Everything installed into /usr/bin should be coming from the package 
manager. But just because some aspects of CloudBioLinux are unsuitable 
for traditional systems, doesn't mean they all are or that is 
shouldn't target things beyond cloud images. 
...
Namely I break the installation into two pieces, installing all of the 
needed OS packages (CBL does a good job here configuring 
apt/yum/etc... and differentiating which package is which on the 
different systems) and then another step where custom software is 
compiled or downloaded and installed.
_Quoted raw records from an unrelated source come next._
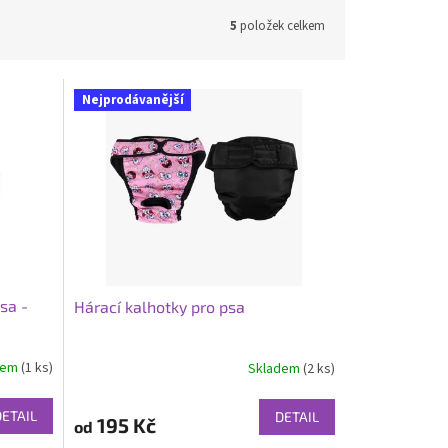
5
položek celkem
Nejprodávanější
sa -
Hárací kalhotky pro psa
dem
(1 ks)
Skladem
(2 ks)
Průměrné
hodnocení
produktu
DETAIL
DETAIL
195 Kč
od
je
5,0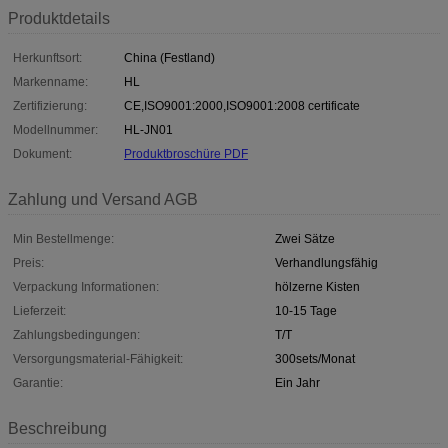
Produktdetails
Herkunftsort:
China (Festland)
Markenname:
HL
Zertifizierung:
CE,ISO9001:2000,ISO9001:2008 certificate
Modellnummer:
HL-JN01
Dokument:
Produktbroschüre PDF
Zahlung und Versand AGB
Min Bestellmenge:
Zwei Sätze
Preis:
Verhandlungsfähig
Verpackung Informationen:
hölzerne Kisten
Lieferzeit:
10-15 Tage
Zahlungsbedingungen:
T/T
Versorgungsmaterial-Fähigkeit:
300sets/Monat
Garantie:
Ein Jahr
Beschreibung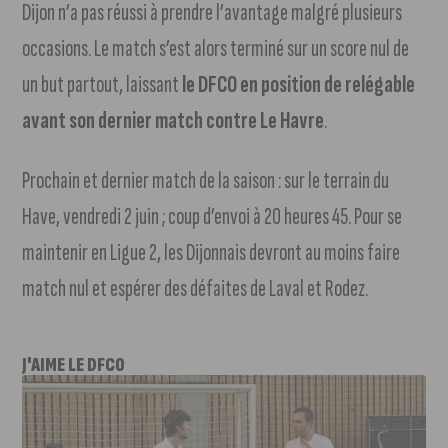
Dijon n’a pas réussi à prendre l’avantage malgré plusieurs
occasions. Le match s’est alors terminé sur un score nul de
un but partout, laissant
le DFCO en position de relégable
avant son dernier match contre Le Havre
.
Prochain et dernier match de la saison : sur le terrain du
Have, vendredi 2 juin ; coup d’envoi à 20 heures 45. Pour se
maintenir en Ligue 2, les Dijonnais devront au moins faire
match nul et espérer des défaites de Laval et Rodez.
J'AIME LE DFCO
In this second case though it is 
all installed into its own directory (e.g. /opt/galaxy/tools) for 
instance. 
...
I think from a system administrator perspective - 
the important thing is they are in isolated directories outside of /usr."

==== on 2013-10-05 Brad wrote: ====

"By default the cloud and VM based installs put everything into one 
directory since the idea is to use the same automated process to 
create another one later and don't need to maintain it long term." 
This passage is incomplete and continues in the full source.